Extracted page text data
>>

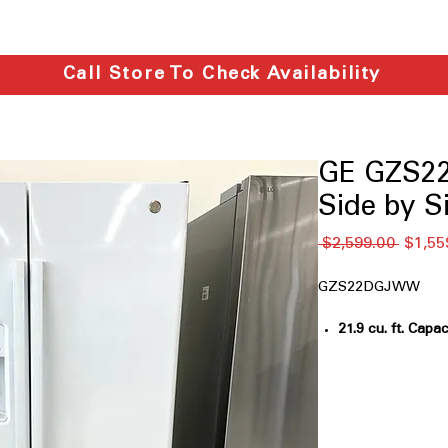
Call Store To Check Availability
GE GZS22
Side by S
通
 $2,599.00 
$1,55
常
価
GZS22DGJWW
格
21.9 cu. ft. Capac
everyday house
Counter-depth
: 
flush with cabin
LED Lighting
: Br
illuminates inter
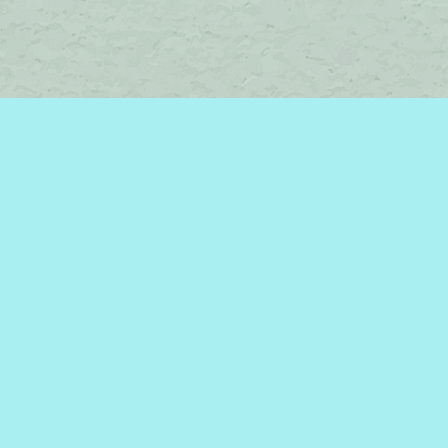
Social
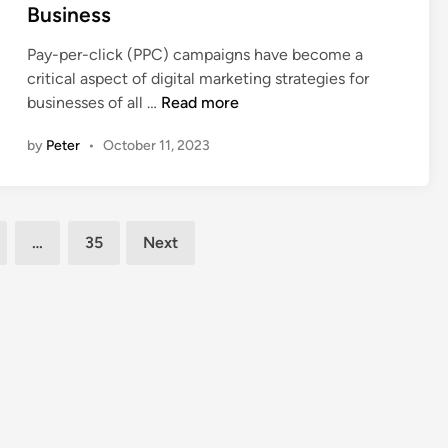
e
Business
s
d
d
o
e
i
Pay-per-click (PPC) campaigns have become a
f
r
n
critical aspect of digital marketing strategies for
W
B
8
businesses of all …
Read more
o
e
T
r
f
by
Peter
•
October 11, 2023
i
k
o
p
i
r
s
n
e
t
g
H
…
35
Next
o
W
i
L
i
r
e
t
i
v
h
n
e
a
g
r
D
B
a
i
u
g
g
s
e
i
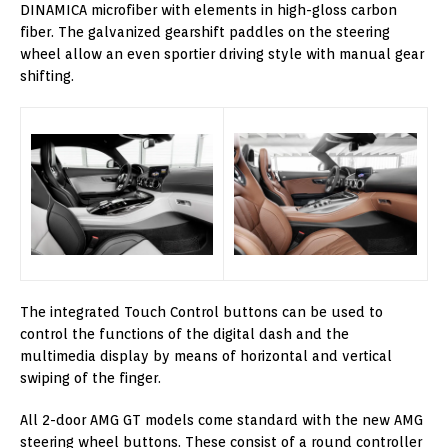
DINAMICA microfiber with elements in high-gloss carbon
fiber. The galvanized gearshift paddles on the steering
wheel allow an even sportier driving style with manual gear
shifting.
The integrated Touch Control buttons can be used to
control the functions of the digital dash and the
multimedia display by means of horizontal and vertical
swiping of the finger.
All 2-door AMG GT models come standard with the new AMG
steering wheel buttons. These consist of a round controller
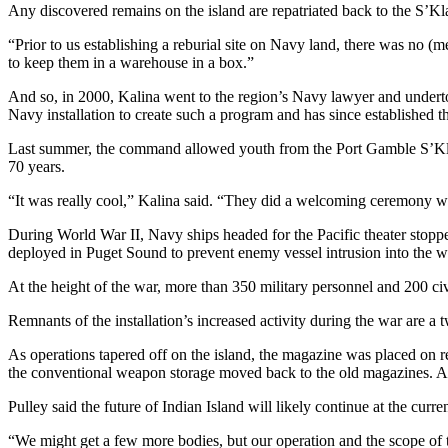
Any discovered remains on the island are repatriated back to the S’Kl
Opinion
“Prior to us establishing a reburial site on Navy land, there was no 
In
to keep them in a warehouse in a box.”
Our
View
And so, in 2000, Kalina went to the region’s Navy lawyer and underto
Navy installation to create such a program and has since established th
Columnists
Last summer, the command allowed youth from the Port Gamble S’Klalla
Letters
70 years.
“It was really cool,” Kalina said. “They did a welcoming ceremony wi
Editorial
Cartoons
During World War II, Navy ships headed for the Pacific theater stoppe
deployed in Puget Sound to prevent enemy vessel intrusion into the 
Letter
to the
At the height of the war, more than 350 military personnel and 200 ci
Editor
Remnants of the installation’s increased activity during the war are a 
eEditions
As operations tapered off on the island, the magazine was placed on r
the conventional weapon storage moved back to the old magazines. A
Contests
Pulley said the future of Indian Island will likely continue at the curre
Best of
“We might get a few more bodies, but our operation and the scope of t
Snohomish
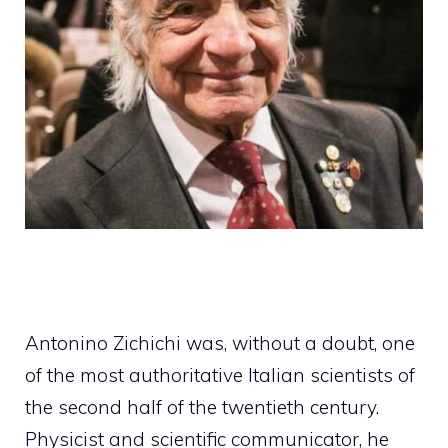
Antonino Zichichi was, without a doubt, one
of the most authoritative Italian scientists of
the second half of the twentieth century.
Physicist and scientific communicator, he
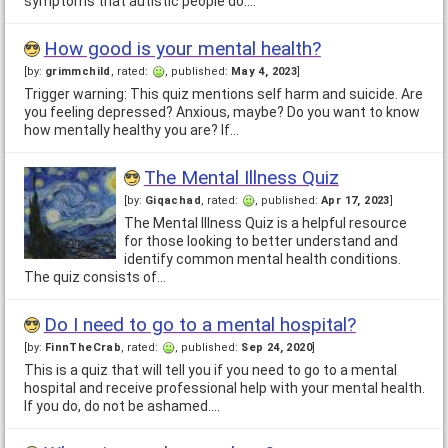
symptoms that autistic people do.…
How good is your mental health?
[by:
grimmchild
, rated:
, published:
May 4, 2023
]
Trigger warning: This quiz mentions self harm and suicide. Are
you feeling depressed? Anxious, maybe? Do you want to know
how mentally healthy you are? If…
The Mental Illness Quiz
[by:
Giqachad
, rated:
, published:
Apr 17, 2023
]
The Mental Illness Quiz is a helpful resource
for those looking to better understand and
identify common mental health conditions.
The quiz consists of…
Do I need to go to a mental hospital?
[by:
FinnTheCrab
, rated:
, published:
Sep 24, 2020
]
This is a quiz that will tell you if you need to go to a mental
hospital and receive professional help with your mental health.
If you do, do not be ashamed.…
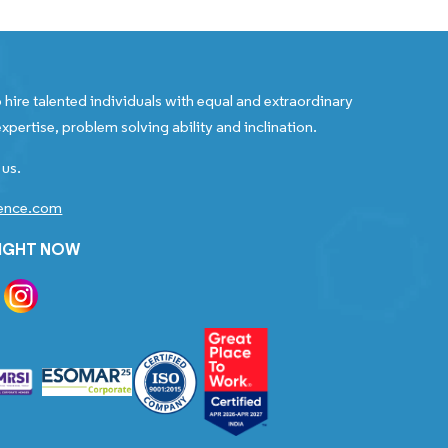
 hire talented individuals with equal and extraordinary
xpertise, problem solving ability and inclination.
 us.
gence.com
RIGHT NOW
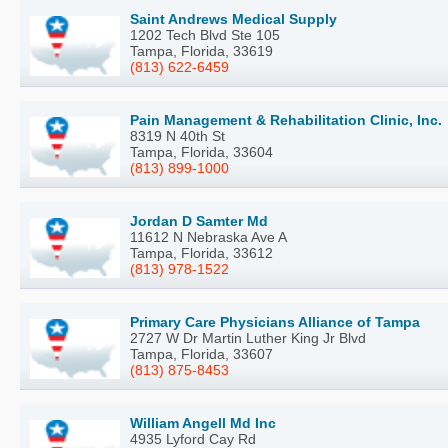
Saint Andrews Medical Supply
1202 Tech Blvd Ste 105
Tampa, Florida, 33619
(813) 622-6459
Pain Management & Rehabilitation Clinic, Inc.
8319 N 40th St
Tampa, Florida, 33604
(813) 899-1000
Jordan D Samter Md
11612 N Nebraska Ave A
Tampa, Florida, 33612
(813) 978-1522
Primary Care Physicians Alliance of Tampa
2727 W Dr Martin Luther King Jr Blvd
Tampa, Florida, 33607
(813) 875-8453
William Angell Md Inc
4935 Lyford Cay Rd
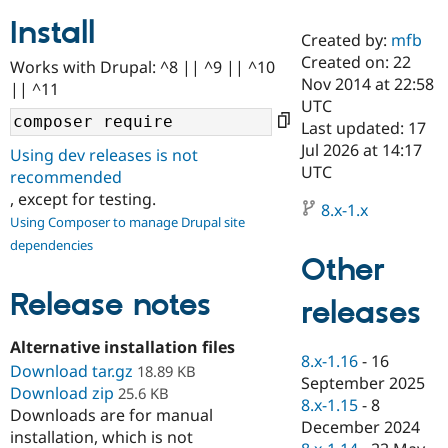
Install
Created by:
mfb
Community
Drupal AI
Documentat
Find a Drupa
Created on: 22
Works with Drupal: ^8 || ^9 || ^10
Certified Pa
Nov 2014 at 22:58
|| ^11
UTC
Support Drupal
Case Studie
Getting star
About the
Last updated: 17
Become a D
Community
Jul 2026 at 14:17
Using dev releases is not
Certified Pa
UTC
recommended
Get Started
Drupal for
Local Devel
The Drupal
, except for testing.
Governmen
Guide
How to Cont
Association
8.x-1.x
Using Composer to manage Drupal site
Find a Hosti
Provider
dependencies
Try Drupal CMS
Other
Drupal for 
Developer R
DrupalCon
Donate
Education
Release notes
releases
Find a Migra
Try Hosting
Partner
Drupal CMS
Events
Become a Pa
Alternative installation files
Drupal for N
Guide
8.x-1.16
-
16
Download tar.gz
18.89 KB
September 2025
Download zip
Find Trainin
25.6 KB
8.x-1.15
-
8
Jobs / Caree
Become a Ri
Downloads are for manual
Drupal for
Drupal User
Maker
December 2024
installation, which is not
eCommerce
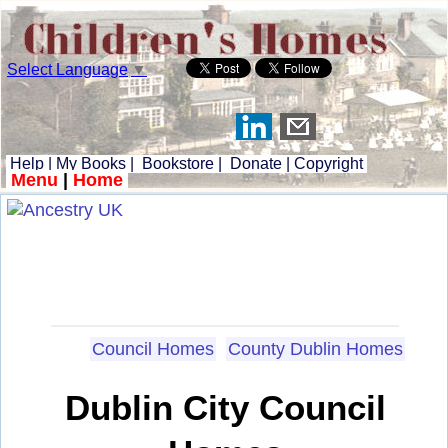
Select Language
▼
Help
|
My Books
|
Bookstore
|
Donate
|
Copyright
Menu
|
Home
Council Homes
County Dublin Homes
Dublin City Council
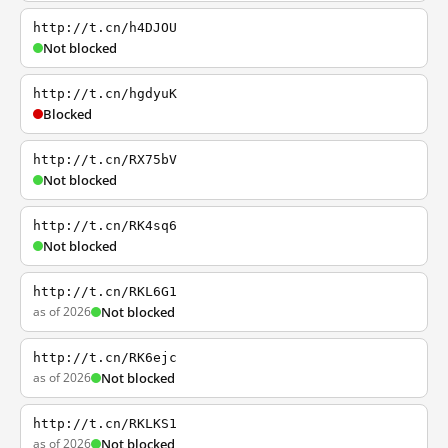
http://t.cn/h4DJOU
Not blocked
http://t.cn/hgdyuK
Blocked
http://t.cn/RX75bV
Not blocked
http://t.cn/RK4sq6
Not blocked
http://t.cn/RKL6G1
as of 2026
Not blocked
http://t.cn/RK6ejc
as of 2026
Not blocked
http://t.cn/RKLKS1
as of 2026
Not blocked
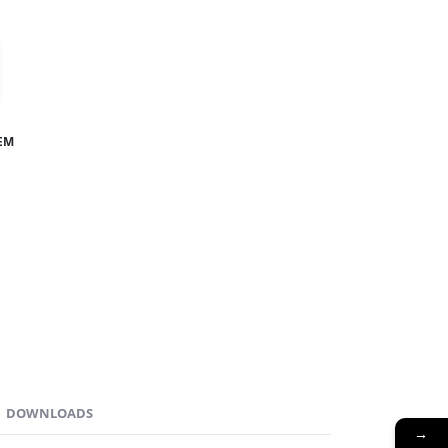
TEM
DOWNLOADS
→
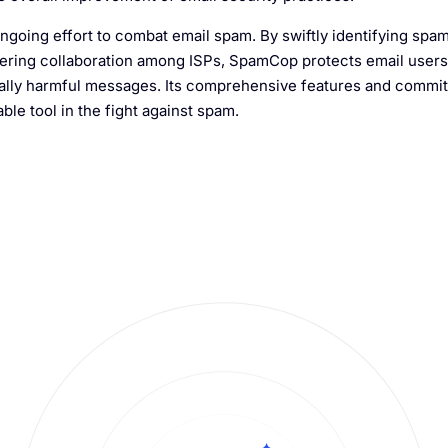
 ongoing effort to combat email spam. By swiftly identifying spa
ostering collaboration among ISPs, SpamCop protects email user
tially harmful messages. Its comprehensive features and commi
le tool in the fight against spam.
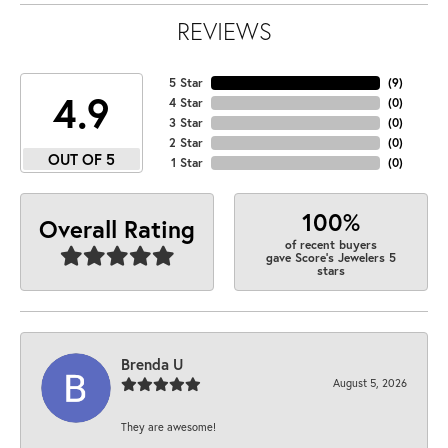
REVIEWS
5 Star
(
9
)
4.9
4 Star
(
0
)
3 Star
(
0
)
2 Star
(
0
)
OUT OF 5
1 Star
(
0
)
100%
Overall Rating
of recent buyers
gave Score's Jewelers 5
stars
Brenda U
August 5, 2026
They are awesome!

<<

[Your assignment] Every line of the entries above that includes "site" should be copied.

[Solution below]
“Prior to us establishing a reburial site on Navy land, there was no 
Using Composer to manage Drupal site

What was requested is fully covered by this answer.